About this task: Omit every picture while you reproduce the entries that follow word for word.

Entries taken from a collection

- - - -

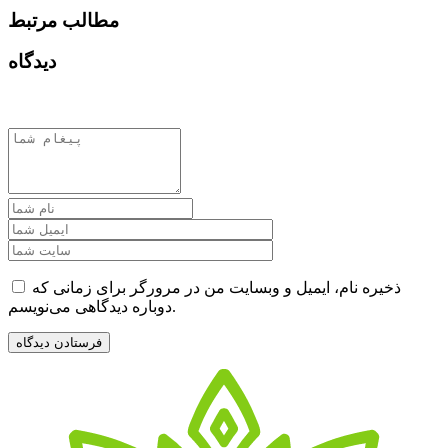
مطالب مرتبط
دیدگاه
ذخیره نام، ایمیل و وبسایت من در مرورگر برای زمانی که
دوباره دیدگاهی می‌نویسم.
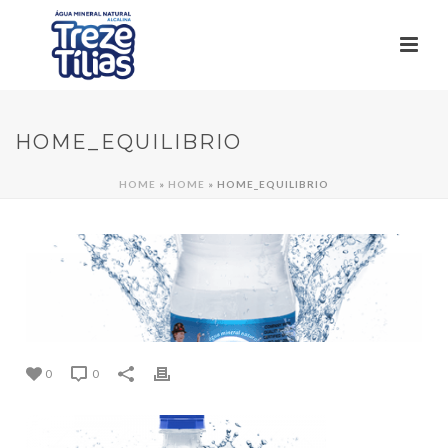
HOME_EQUILIBRIO
HOME
»
HOME
»
HOME_EQUILIBRIO
0
0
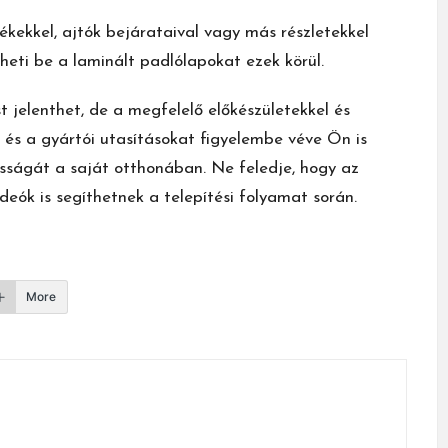
kekkel, ajtók bejárataival vagy más részletekkel
ztheti be a laminált padlólapokat ezek körül.
t jelenthet, de a megfelelő előkészületekkel és
és a gyártói utasításokat figyelembe véve Ön is
ósságát a saját otthonában. Ne feledje, hogy az
deók is segíthetnek a telepítési folyamat során.
More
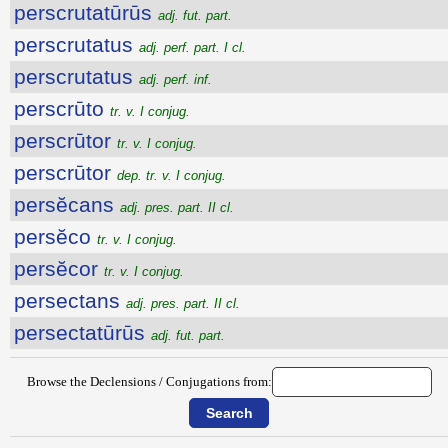
perscrutatūrūs
adj. fut. part.
perscrutatus
adj. perf. part. I cl.
perscrutatus
adj. perf. inf.
perscrūto
tr. v. I conjug.
perscrūtor
tr. v. I conjug.
perscrūtor
dep. tr. v. I conjug.
persĕcans
adj. pres. part. II cl.
persĕco
tr. v. I conjug.
persĕcor
tr. v. I conjug.
persectans
adj. pres. part. II cl.
persectatūrūs
adj. fut. part.
Browse the Declensions / Conjugations from:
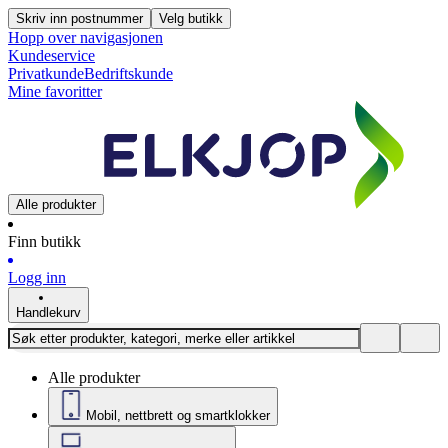
Skriv inn postnummer
Velg butikk
Hopp over navigasjonen
Kundeservice
Privatkunde
Bedriftskunde
Mine favoritter
Alle produkter
Finn butikk
Logg inn
Handlekurv
Alle produkter
Mobil, nettbrett og smartklokker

- - - -

Written reply:
مطالب مرتبط
دیدگاه
ذخیره نام، ایمیل و وبسایت من در مرورگر برای زمانی که
دوباره دیدگاهی می‌نویسم.
HOME_EQUILIBRIO
HOME
»
HOME
»
HOME_EQUILIBRIO
0
0
kekkel, ajtók bejárataival vagy más részletekkel
ztheti be a laminált padlólapokat ezek körül.
t jelenthet, de a megfelelő előkészületekkel és
és a gyártói utasításokat figyelembe véve Ön is
ósságát a saját otthonában. Ne feledje, hogy az
deók is segíthetnek a telepítési folyamat során.
More
perscrutatūrūs
adj. fut. part.
perscrutatus
adj. perf. part. I cl.
perscrutatus
adj. perf. inf.
perscrūto
tr. v. I conjug.
perscrūtor
tr. v. I conjug.
perscrūtor
dep. tr. v. I conjug.
persĕcans
adj. pres. part. II cl.
persĕco
tr. v. I conjug.
persĕcor
tr. v. I conjug.
persectans
adj. pres. part. II cl.
persectatūrūs
adj. fut. part.
Browse the Declensions / Conjugations from:
Skriv inn postnummer
Velg butikk
Hopp over navigasjonen
Kundeservice
Privatkunde
Bedriftskunde
Mine favoritter
Alle produkter
Finn butikk
Logg inn
Handlekurv
Alle produkter
Mobil, nettbrett og smartklokker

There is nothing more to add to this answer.